21/07/2020 Érick Demangeon

Sécurité, rentabilité, environnement sont les principaux points mis en avant pour l’automatisation des navires maritimes et fluviaux. Mais malgré des expérimentations encourageantes, leur développement à grande échelle est suspendu à des évolutions réglementaires, selon une étude de l’Institut Paris Région parue en juin.

Si les projets de navires autonomes maritimes et fluviaux pour le transport de fret et de passagers se multiplient à travers le monde, plusieurs freins empêchent leur développement. C'est le constat dressé par l'Institut d'aménagement et d'urbanisme Paris région, dans une note publiée en juin. Au plan technologique, la recherche sur ces projets s’inspire des industries automobiles, gazière, pétrolière et de défense qui utilisent déjà des drones et des sous-marins autonomes. Les capteurs de type Lidars, à ultrasons ou vidéo, comme les systèmes de transmission, proviennent pour la plupart de l’industrie automobile, par exemple. Ces dispositifs sont complétés par des sonars pour détecter les obstacles sous-marins et adaptés au monde maritime comme à sa surface mouvante.

Tests en conditions réelles

L’Europe, à l'origine de plusieurs projets de navires autonomes, a financé plusieurs expérimentations dans ce domaine. Paris région recense ainsi différents projets emblématiques, financés entre 2012 et 2015. La Commission a ainsi soutenu le projet Munin (Maritime Unmanned Navigation through Intelligence in Networks), dans le cadre du 7e programme-cadre européen de recherche et de développement. Il étudiait le concept de bateau sans équipage dans tous ses aspects : techniques, technologiques, économiques et légaux. Le projet a regroupé huit partenaires des pays nordiques et reçu 2,9 millions d’euros de subventions. Focalisé sur le transport de marchandises, il a pu démontrer la faisabilité technique de la navigation sans équipage. Mais cette expérimentation s'est heurtée à un obstacle majeur pour son développement commercial : la réglementation internationale interdit aujourd’hui les bateaux sans équipage.
D’autres projets européens dédiés au bateau autonome ont suivi, comme les projets maritimes Hull2Hull et Autoship et le fluvial Novimar.

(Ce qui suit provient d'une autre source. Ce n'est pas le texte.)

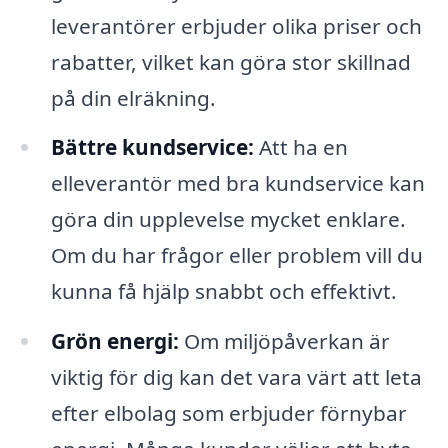
leverantörer erbjuder olika priser och
rabatter, vilket kan göra stor skillnad
på din elräkning.
Bättre kundservice:
Att ha en
elleverantör med bra kundservice kan
göra din upplevelse mycket enklare.
Om du har frågor eller problem vill du
kunna få hjälp snabbt och effektivt.
Grön energi:
Om miljöpåverkan är
viktig för dig kan det vara värt att leta
efter elbolag som erbjuder förnybar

Les résultats de ces recherches ont permis à des acteurs privés majeurs d'avancer leurs propres projets. C'est le cas des anglais Rolls-Royce et L3 ASV Global, ou des scandinaves Kongsberg, ABB et Wärtsilä, acteurs de premier rang dans le développement des navires autonomes.

"Les tests ont été menés dans des conditions météorologiques favorables"
En Norvège par exemple, Kongsberg a conçu un navire cargo autonome et électrique avec une capacité d’une centaine de conteneurs. Commencée avec un équipage en 2019, l’expérimentation de ce navire se poursuit actuellement en mode autonome. De son côté Rolls-Royce teste avec Finferries depuis fin 2018 un ferry autonome en Finlande.
Ces expérimentations démontrent le potentiel des navires autonomes aux plans économique, de la sécurité et environnemental.
La réduction, voire la suppression des équipages, représenterait une économie de l’ordre de 30 % sur les coûts d’exploitation du service. L'élimination des équipements destinés aux équipages augmenterait aussi la charge utile des navires et autoriserait de nouvelles approches aérodynamiques réduisant leur impact environnemental.
L’Institut Paris Région estime enfin que la sécurité de la navigation pourrait être améliorée par le navire autonome. Il s'appuie sur les analyses des assureurs pour qui "85 % des incidents sont dus à des erreurs humaines". Cet avantage sécuritaire est à tempérer cependant puisque tous les tests de navires autonomes l’ont été "dans des conditions météorologiques favorables". Le pilotage à distance ne supprimerait pas non plus le risque d’erreur humaine.

Enjeux réglementaires

En conclusion, l’Institut estime que les futures évolutions en matière de navires autonomes concerneront son cadre réglementaire. "La convention Solas par exemple impose un équipage minimum. Quant à l’équipe de télé-opération à terre, son statut juridique n’est défini dans aucun texte".